Commentaire • 0
Sur la décision
| Référence : | TJ Saint-Nazaire, jcp, 21 janv. 2026, n° 25/00317 |
|---|---|
| Numéro(s) : | 25/00317 |
| Importance : | Inédit |
| Dispositif : | Fait droit à une partie des demandes du ou des demandeurs sans accorder de délais d'exécution au défendeur |
| Date de dernière mise à jour : | 17 février 2026 |
| Lire la décision sur le site de la juridiction |
Texte intégral
TRIBUNAL JUDICIAIRE
[Adresse 9]
[Adresse 11]
[Localité 3]
N° RG 25/00317 – N° Portalis DBYT-W-B7J-FQ7H
Minute : 26/00071
JUGEMENT
DU 21 Janvier 2026
AFFAIRE :
[S] [D], [F] [D], [V] [D]
C/
[W] [T]
Copies certifiées conformes
Maître Sébastien GUERRIER
Maître Chahira OUERGHI-NEIFAR
Copie exécutoire
Maître Sébastien GUERRIER
délivrées le :
JUGEMENT
________________________________________________________
DEMANDEURS :
Monsieur [S] [D]
né le 17 Décembre 1969 à [Localité 12]
de nationalité Française,
demeurant [Adresse 5]
Rep/assistant : Maître Sébastien GUERRIER de la SELARL O2A & ASSOCIES, avocats au barreau de SAINT-NAZAIRE
Madame [F] [D],
demeurant [Adresse 4]
Rep/assistant : Maître Sébastien GUERRIER de la SELARL O2A & ASSOCIES, avocats au barreau de SAINT-NAZAIRE
Monsieur [V] [D],
demeurant [Adresse 5]
Rep/assistant : Maître Sébastien GUERRIER de la SELARL O2A & ASSOCIES, avocats au barreau de SAINT-NAZAIRE
__________________________________________________________
DEFENDEURS :
Monsieur [W] [T],
demeurant [Adresse 7]
Rep/assistant : Maître Chahira OUERGHI-NEIFAR de la SARL ATHENAVOCATS, avocats au barreau de SAINT-NAZAIRE
(bénéficie d’une aide juridictionnelle Totale numéro 44184-2025-000780 du 21/05/2025 accordée par le bureau d’aide juridictionnelle de [Localité 14])

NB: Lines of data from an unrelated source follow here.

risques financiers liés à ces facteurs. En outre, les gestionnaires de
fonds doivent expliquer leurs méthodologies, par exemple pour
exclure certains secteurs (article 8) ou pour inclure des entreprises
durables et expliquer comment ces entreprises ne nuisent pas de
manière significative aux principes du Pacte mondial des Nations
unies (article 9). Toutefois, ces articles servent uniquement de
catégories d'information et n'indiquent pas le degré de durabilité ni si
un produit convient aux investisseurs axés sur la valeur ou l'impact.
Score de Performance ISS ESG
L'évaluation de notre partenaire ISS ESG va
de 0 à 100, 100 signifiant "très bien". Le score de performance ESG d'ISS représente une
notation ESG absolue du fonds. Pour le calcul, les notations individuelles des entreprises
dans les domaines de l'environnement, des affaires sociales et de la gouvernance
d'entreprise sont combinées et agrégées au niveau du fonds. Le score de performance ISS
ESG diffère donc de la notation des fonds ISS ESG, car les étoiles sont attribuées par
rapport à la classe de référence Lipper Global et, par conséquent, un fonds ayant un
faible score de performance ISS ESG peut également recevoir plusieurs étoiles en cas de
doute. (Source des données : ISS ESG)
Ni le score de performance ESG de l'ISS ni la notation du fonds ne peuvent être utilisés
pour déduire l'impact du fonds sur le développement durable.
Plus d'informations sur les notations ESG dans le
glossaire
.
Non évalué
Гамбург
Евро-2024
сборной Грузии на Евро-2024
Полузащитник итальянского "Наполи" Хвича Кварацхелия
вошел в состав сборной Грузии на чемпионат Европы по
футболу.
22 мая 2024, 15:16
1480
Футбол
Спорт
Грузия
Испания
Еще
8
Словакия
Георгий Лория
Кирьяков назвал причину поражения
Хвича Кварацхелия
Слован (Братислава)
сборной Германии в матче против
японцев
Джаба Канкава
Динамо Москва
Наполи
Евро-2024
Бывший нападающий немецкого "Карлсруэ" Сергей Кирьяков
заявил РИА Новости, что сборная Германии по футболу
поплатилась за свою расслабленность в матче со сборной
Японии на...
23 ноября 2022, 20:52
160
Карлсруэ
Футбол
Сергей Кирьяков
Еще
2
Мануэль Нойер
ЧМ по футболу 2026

__________________________________________________________
COMPOSITION DU TRIBUNAL, lors des débats et du délibéré,
JUGE DES CONTENTIEUX DE LA PROTECTION :
Emmanuel CHAUTY
GREFFIER : Léa DELOBEL, greffier placé, lors des débats
Léna LE BOHEC, greffier placé, lors de la mise à disposition
DEBATS : A l’audience publique du 19 novembre 2025
A l’issue de celle-ci, le Président a fait savoir aux parties que le jugement sera prononcé par sa mise à disposition au greffe le 21 Janvier 2026
JUGEMENT :
CONTRADICTOIRE et en PREMIER RESSORT
EXPOSE DU LITIGE
Suivant acte sous seing privé du 20 novembre 2018, Monsieur [S] [D] a donné à bail un logement sis [Adresse 6] [Localité 10] [Adresse 13] [Localité 2] à Monsieur [W] [T], moyennant un loyer mensuel de 630 euros, hors charges.
Par courrier recommandé avec accusé de réception du 12 juin 2023, Monsieur [S] [D] a délivré à Monsieur [W] [T] congé pour reprise du logement aux fins d’y habiter pour le 20 novembre 2024 avec son épouse Madame [F] [D] et son fils Monsieur [V] [D].
Une sommation de quitter les lieux a été signifiée à Monsieur [W] [T] le 19 décembre 2024, en vain.
Par acte du 23 janvier 2025, Monsieur [S] [D], Madame [F] [D] et Monsieur [V] [D] ont assigné Monsieur [W] [T] devant la présente juridiction aux fins de voir :
valider le congé du 12 juin 2023,ordonner l’expulsion de l’occupant,ordonner la séquestration des meubles aux frais du défendeur,condamner Monsieur [W] [T] au paiement d’une indemnité d’occupation à hauteur de 680 euros par mois,condamner Monsieur [W] [T] à payer la somme de 1 000 euros à titre de dommages-intérêts en réparation du préjudice moral subi,condamner Monsieur [W] [T] à payer la somme de 315,30 euros à titre de dommages-intérêts en réparation du préjudice financier subi,condamner Monsieur [W] [T] à verser la somme de 1 500 euros sur le fondement de l’article 700 du code de procédure civile, outre les entiers dépens.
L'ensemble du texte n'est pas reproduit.